Endowments have been around for a long time. Many universities have maintained them for decades, and they serve as major revenue generators. Have you ever heard of a university threatening to overdraw its endowment fund? Probably not—because endowments are designed specifically to prevent that from happening.
Unfortunately, Alaska’s current Permanent Fund structure has a gaping hole that allows for all sorts of overdraw shenanigans. Some prefer to keep the topic as murky as possible, but it’s actually quite simple. It comes down to this: Would you rather leave a portion of our largest savings account exposed to risky political whims, or would you rather lock up the entire fund and only allow a known amount to be drawn each year?
There are different ideas about how to fix this, but if we’re going to amend the constitution, there is only one responsible solution: move the entire fund under constitutional protection.

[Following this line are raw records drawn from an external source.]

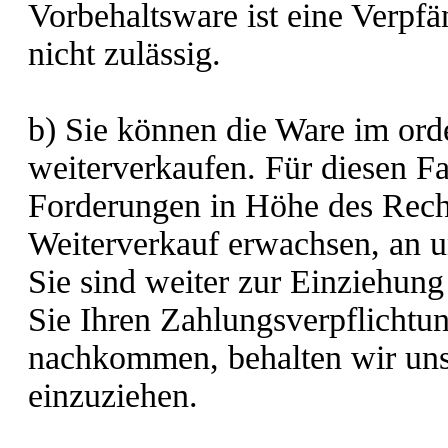
Vorbehaltsware ist eine Verpf
nicht zulässig.
b) Sie können die Ware im ord
weiterverkaufen. Für diesen Fall
Forderungen in Höhe des Rech
Weiterverkauf erwachsen, an u
Sie sind weiter zur Einziehung
Sie Ihren Zahlungsverpflicht
nachkommen, behalten wir uns 
einzuziehen.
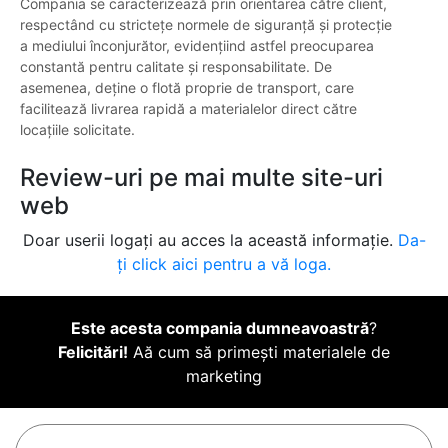
Compania se caracterizează prin orientarea către client,
respectând cu strictețe normele de siguranță și protecție
a mediului înconjurător, evidențiind astfel preocuparea
constantă pentru calitate și responsabilitate. De
asemenea, deține o flotă proprie de transport, care
facilitează livrarea rapidă a materialelor direct către
locațiile solicitate.
Review-uri pe mai multe site-uri
web
Doar userii logați au acces la această informație.
Da-
ți click aici pentru a vă loga.
Este acesta compania dumneavoastră
?
Felicitări!
Aă cum să primești materialele de
marketing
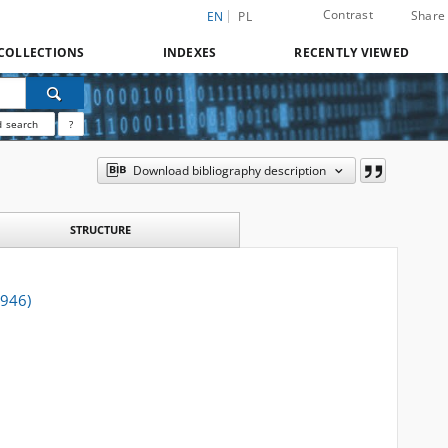
Contrast
Share
EN
PL
COLLECTIONS
INDEXES
RECENTLY VIEWED
 search
?
Download bibliography description
STRUCTURE
1946)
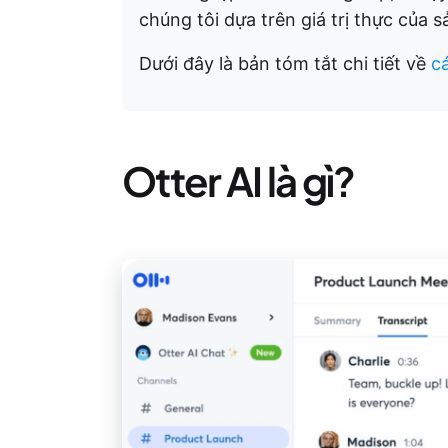
chúng tôi dựa trên giá trị thực của 
Dưới đây là bản tóm tắt chi tiết về
c
Otter AI là gì?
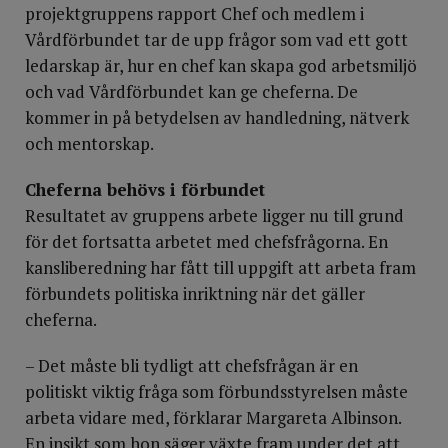
projektgruppens rapport Chef och medlem i
Vårdförbundet tar de upp frågor som vad ett gott
ledarskap är, hur en chef kan skapa god arbetsmiljö
och vad Vårdförbundet kan ge cheferna. De
kommer in på betydelsen av handledning, nätverk
och mentorskap.
Cheferna behövs i förbundet
Resultatet av gruppens arbete ligger nu till grund
för det fortsatta arbetet med chefsfrågorna. En
kansliberedning har fått till uppgift att arbeta fram
förbundets politiska inriktning när det gäller
cheferna.
– Det måste bli tydligt att chefsfrågan är en
politiskt viktig fråga som förbundsstyrelsen måste
arbeta vidare med, förklarar Margareta Albinson.
En insikt som hon säger växte fram under det att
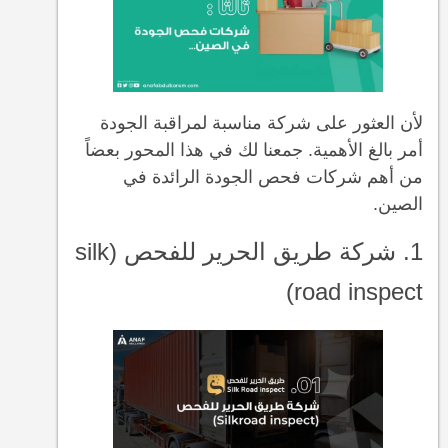
لأن العثور على شركة مناسبة لمراقبة الجودة
أمر بالغ الأهمية. جمعنا لك في هذا المحور بعضاً
من أهم شركات فحص الجودة الرائدة في
الصين.
1. شركة طريق الحرير للفحص (silk
road inspect)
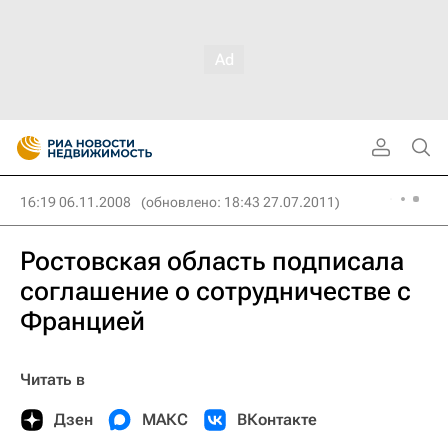
16:19 06.11.2008
(обновлено: 18:43 27.07.2011)
Ростовская область подписала
соглашение о сотрудничестве с
Францией
Читать в
Дзен
МАКС
ВКонтакте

uncertainty hurts the fund
Let’s start with how the Alaska Permanent Fund Corporation (APFC) views these unwise legislative attempts to overdraw the fund. The APFC’s top concern is having enough cash on hand in case one of these reckless ideas passes. Legislative uncertainty impairs the APFC’s ability to invest fully, which has a profoundly negative effect on overall returns.

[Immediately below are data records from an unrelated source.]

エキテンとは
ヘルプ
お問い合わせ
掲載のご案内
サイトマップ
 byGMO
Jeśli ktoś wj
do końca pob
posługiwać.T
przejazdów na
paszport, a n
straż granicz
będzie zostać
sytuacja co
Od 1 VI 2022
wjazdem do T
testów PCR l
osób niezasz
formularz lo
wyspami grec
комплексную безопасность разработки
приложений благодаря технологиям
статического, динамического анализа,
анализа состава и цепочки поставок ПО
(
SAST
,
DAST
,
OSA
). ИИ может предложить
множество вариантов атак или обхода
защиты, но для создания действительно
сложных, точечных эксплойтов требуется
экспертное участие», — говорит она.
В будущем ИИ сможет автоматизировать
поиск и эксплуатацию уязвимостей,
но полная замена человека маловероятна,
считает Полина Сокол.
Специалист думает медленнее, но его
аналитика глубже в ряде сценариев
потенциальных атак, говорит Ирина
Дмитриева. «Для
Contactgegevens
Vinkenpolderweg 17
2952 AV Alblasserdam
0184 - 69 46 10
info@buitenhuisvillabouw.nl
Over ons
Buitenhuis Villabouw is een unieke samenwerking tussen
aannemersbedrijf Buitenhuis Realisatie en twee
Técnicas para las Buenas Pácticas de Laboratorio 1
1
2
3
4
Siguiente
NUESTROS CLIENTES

We’ve seen this play out in real time. A few years ago, when the House was deadlocked over the budget, a member introduced an amendment to fund the entire budget — including federal contributions — by drawing roughly $12 billion from the Earnings Reserve Account (ERA). Fortunately, it failed.
But another time, a proposal to draw over $5 billion to back-pay PFDs actually passed because a member was absent. The APFC had to scramble to prepare for that withdrawal, despite its poor financial rationale.
In both cases, it didn’t matter what the funds were intended for. The point is that the APFC had to hold large amounts of cash just in case, instead of investing it for higher returns.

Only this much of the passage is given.